Newsletters 4
Outubro 2021
Documentando a singularidade da área do Pico de São Tomé
Realizamos uma expedição botânica no Pico de São Tomé que revelou a singularidade da cintura de vegetação de Erica, a qual ocorre em cumes acima dos 1900 m. Pela primeira vez, foram realizados inventários de vegetação na área, revelando que este ecossistema único não só ocupa uma área muito restrita, mas também está fortemente ameaçado por espécies invasoras, cuja abundância é consequência do corte da vegetação e do plantio de Cinchona spp. (Quina) durante a primeira metade do século 20 Estimamos que até 90% da extensão natural desse habitat já possa ter sido perdida. Um dos botânicos da equipa, Olivier Lachenaud, também recolheu e identificou uma nova espécie de Renealmia, uma erva gigante pertencente à família do Gengibre, que está restrita à zona acima de 1900 m de altitude, ou seja, uma área de aproximadamente 25 ha. A equipa também começou a documentar a abundância de Balthasaria mannii, uma espécie endémica rara. Suspeitava-se que que essa espécie estivesse extinta, mas entretanto foi encontrado um indivíduo durante os nossos inventários realizados no início do projeto, em Outubro 2019; actualmente, apenas foram encontrados mais 15 indivíduos, durante a nossa última campanha de campo intensiva, em Setembro de 2021. Além disso, não foram observadas mudas, o que sugere que a regeneração da espécie é fraca ou inexistente. Estas observações, confirmam a nossa avaliação de que esta espécie está criticamente ameaçada de extinção (avaliação submetida à Lista Vermelha). Este ecossistema, caracterizado pela vegetação de Erica thomensis e pela flora única que abriga, exige urgentemente ações de conservação dedicadas e mais estudos para fortalecer a nossa compreensão da sua dinâmica e resiliência às mudanças ambientais.

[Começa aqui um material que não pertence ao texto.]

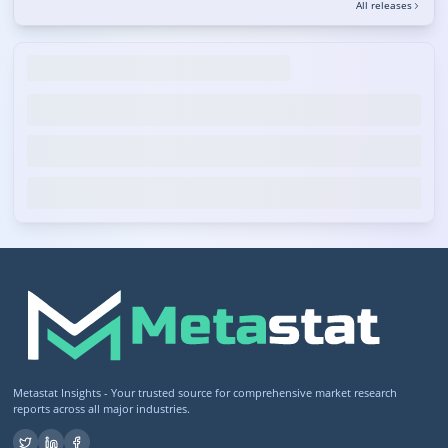
All releases
Metastat Insights - Your trusted source for comprehensive market research
reports across all major industries.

Workshop de Áreas Chave da Biodiversidade
Um workshop sobre as Áreas Chave da Biodiversidade (KBAs) de São Tomé e Príncipe foi realizado durante cinco dias em Setembro de 2021, organizado pela Birdlife International e vários outros parceiros, incluindo a Wildlife Conservation Society (WCS), Missouri Botanical Garden (MBG), Fundação Príncipe, Fauna & Flora International (FFI), Centro para Ecologia, Evolução e Alterações Ambientais (cE3c) da Universidade de Lisboa e Centro de Ecologia Funcional da Universidade de Coimbra. Os primeiros dois dias foram dedicados à formação ministrada por Eleuterio Duarte da WCS Moçambique. Em seguida, a equipa do projeto aplicou os critérios de KBAs a espécies de plantas, enquanto outros participantes se focaram em dados faunísticos, com o objectivo de avaliar a rede existente de KBAs e testar hipóteses de novas KBAs potenciais, como o Vale da Ribeira Funda (próximo da comunidade Plancas), que foi identificado como um possível KBA com base em cinco espécies de plantas. Pela primeira vez, foram usados dados da flora para apoiar a identificação e caracterização de KBAs em São Tomé e Príncipe, cujos delineamentos anteriormente se baseavam apenas em dados faunísticos, especialmente de aves.

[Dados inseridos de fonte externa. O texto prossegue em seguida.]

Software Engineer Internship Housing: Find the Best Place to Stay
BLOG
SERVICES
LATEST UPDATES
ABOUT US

Principais avanços no conhecimento sobre a distribuição e diversidade de plantas
Durante os dois anos do projecto, e apesar das muitas dificuldades relacionadas com a pandemia de Covid, extensos inventários foram realizados em ambas as ilhas. Os resultados aumentaram significativamente o nosso conhecimento sobre a flora do país: foram realizadas mais de 2.900 colheitas (correspondendo a cerca de 20% de todos os registos georreferenciados já recolhidos no arquipélago), e representando 370 espécies de plantas, das quais mais de 50 foram registadas pela primeira vez no país e mais de 20 são novas para a ciência. Também aumentámos o conjunto de dados de transectos de vegetação que já existiam no Príncipe, estabelecendo 38 novos transectos. No geral, foram feitos 50 transectos de vegetação nas florestas de São Tomé (além de 50 transectos em áreas rurais e urbanas), juntamente com 56 transectos no Príncipe, produzindo dados muito precisos sobre a ocorrência de árvores e sua abundância nas duas ilhas, e tornando possível fornecer uma estimativa mais informada do risco de extinção para as espécies de plantas endémicas, e ao mesmo tempo identificar os habitats ameaçados.